İsrail'in kurulmasını takiben Arap devletleri ile İsrail arasında gerçekleşen savaşlarda Araplar açısından belki de en büyük mağlubiyet Altı Gün Savaşı'nda yaşandı. 5 Haziran 1967 tarihinde başlayan savaş yalnızca 6 gün sürdü.
Bu süre zarfında zafer kazanan taraf, sayısal üstünlüğü elinde bulunduran Arap devletleri değil, genç İsrail devletiydi. 6 gün süren savaşta İsrail sınırlarını neredeyse üçe katladı ve bölgede kalıcı olarak görülmeye başlandı.
Mısır'dan Sina Yarımadası'nı, Suriye'den Golan Tepeleri'ni ve Filistin'in Gazze Şeridi ile Batı Şeria topraklarını alan İsrail, bölgede kalıcı bir unsur haline geldi ve Filistin krizi derinleşti.
Kudüs, o dönem hiçbir devlet tanımasa da İsrail tarafından ebedi ve bölünmez başkent ilan edildi. Savaşın Arap dünyası açısından sonuçları ise daha derin ve yıkıcıydı.

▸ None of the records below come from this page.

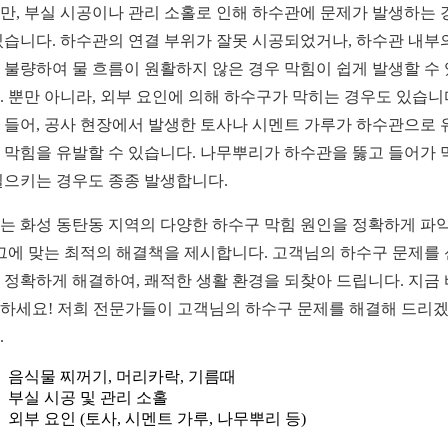
만, 부실 시공이나 관리 소홀로 인해 하수관에 문제가 발생하는 
있습니다. 하수관의 연결 부위가 잘못 시공되었거나, 하수관 내부
 불량하여 물 흐름이 원활하지 않은 경우 막힘이 쉽게 발생할 수
. 뿐만 아니라, 외부 요인에 의해 하수구가 막히는 경우도 있습니
 들어, 공사 현장에서 발생한 토사나 시멘트 가루가 하수관으로 
 막힘을 유발할 수 있습니다. 나무뿌리가 하수관을 뚫고 들어가 
일으키는 경우도 종종 발생합니다.
는 화성 동탄동 지역의 다양한 하수구 막힘 원인을 정확하게 파
 그에 맞는 최적의 해결책을 제시합니다. 고객님의 하수구 문제를
 정확하게 해결하여, 쾌적한 생활 환경을 되찾아 드립니다. 지금
하세요! 저희 전문가들이 고객님의 하수구 문제를 해결해 드리
.
음식물 찌꺼기, 머리카락, 기름때
부실 시공 및 관리 소홀
외부 요인 (토사, 시멘트 가루, 나무뿌리 등)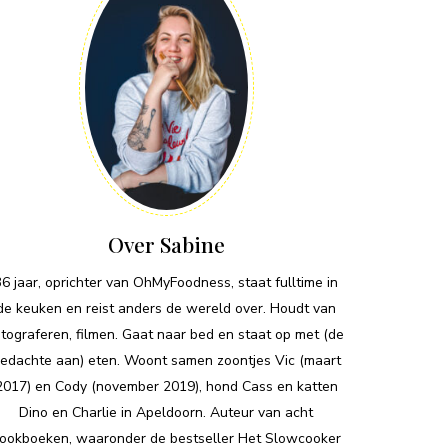
Over Sabine
36 jaar, oprichter van OhMyFoodness, staat fulltime in
de keuken en reist anders de wereld over. Houdt van
otograferen, filmen. Gaat naar bed en staat op met (de
edachte aan) eten. Woont samen zoontjes Vic (maart
2017) en Cody (november 2019), hond Cass en katten
Dino en Charlie in Apeldoorn. Auteur van acht
ookboeken, waaronder de bestseller Het Slowcooker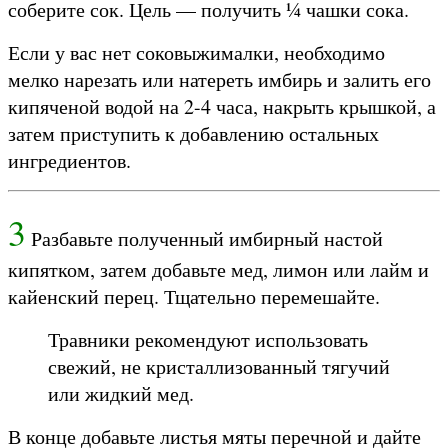
соберите сок. Цель — получить ¼ чашки сока.
Если у вас нет соковыжималки, необходимо
мелко нарезать или натереть имбирь и залить его
кипяченой водой на 2-4 часа, накрыть крышкой, а
затем приступить к добавлению остальных
ингредиентов.
3
Разбавьте полученный
имбирный настой
кипятком, затем добавьте мед, лимон или лайм и
кайенский перец. Тщательно перемешайте.
Травники рекомендуют использовать
свежий, не кристаллизованный тягучий
или жидкий мед.
В конце добавьте листья мяты перечной и дайте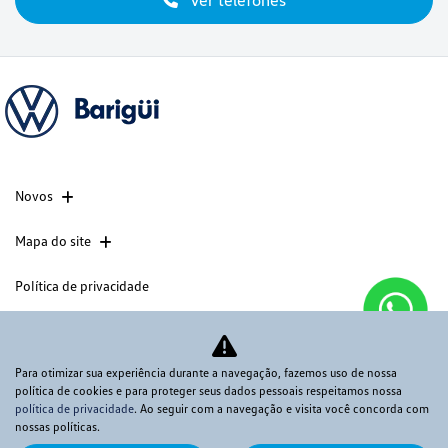
Ver telefones
Novos
Mapa do site
Política de privacidade
VOX COMERCIO DE AUTOMOVEIS LTDA
Para otimizar sua experiência durante a navegação, fazemos uso de nossa
CNPJ: 08.540.795/0007-28
política de cookies e para proteger seus dados pessoais respeitamos nossa
política de privacidade
. Ao seguir com a navegação e visita você concorda com
nossas políticas.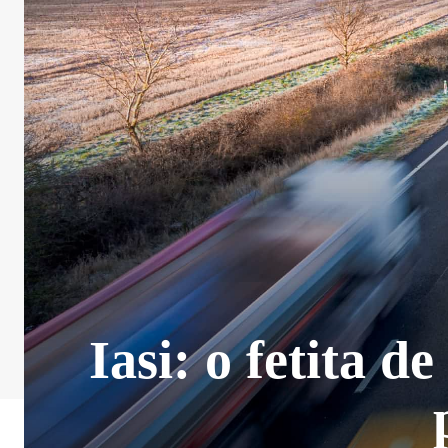
Iasi: o fetita d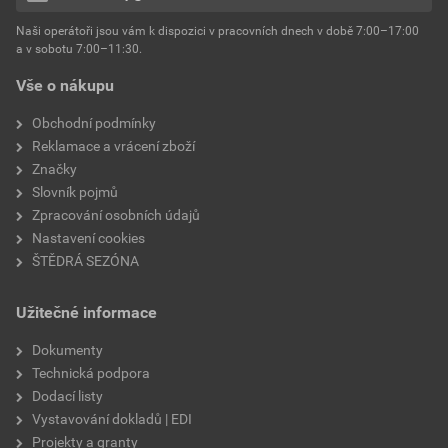
hmotnost
25 kg
Naši operátoři jsou vám k dispozici v pracovních dnech v době 7:00–17:00
Environmentální prohlášení výrobku
a v sobotu 7:00–11:30.
EPD SG Weber Omítky
typ výrobku
omítky
Vše o nákupu
Stáhnout
PDF
Velikost
3,83 MB
faktor difuzního odporu
60–80
Obchodní podmínky
Reklamace a vrácení zboží
Značky
Slovník pojmů
Zpracování osobních údajů
Nastavení cookies
ŠTĚDRÁ SEZÓNA
Užitečné informace
Dokumenty
Technická podpora
Dodací listy
Vystavování dokladů | EDI
Projekty a granty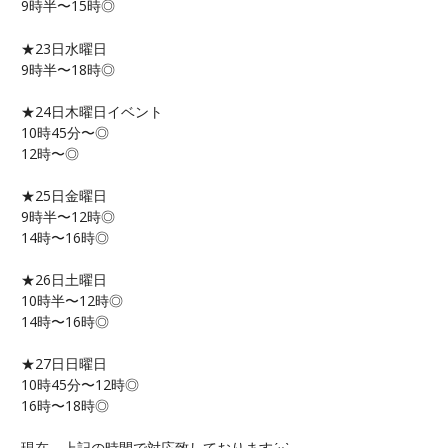
9時半〜15時◎
★23日水曜日
9時半〜18時◎
★24日木曜日イベント
10時45分〜◎
12時〜◎
★25日金曜日
9時半〜12時◎
14時〜16時◎
★26日土曜日
10時半〜12時◎
14時〜16時◎
★27日日曜日
10時45分〜12時◎
16時〜18時◎
現在、上記の時間で対応致しております
ˊᵕˋ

Arap dünyasında Pan Arabizm düşüncesini yıkan savaş, İsrail'in bölgeden atılamayacağı kanaatini yaygınlaştırdı. Arap devletlerini birlikten uzaklaştırdı, bölge liderlerini İsrail ile anlaşmaya ve yönetici olarak konumlarını muhafaza etmek üzere İsrail ve ABD gibi devletlerle işbirliği yapmaya itti.
Altı Gün Savaşı sonrası Arap dünyasında oluşmaya başlayan hakim kanaat ve yöneticilerin tutumu, bugüne kadar devam eden huzursuzluklara ve halkların tepkisine yol açtı. 1967 yılından itibaren bölge halkları ile devletler arasında geri dönüşü zor bir ayrım oluşmaya başladı.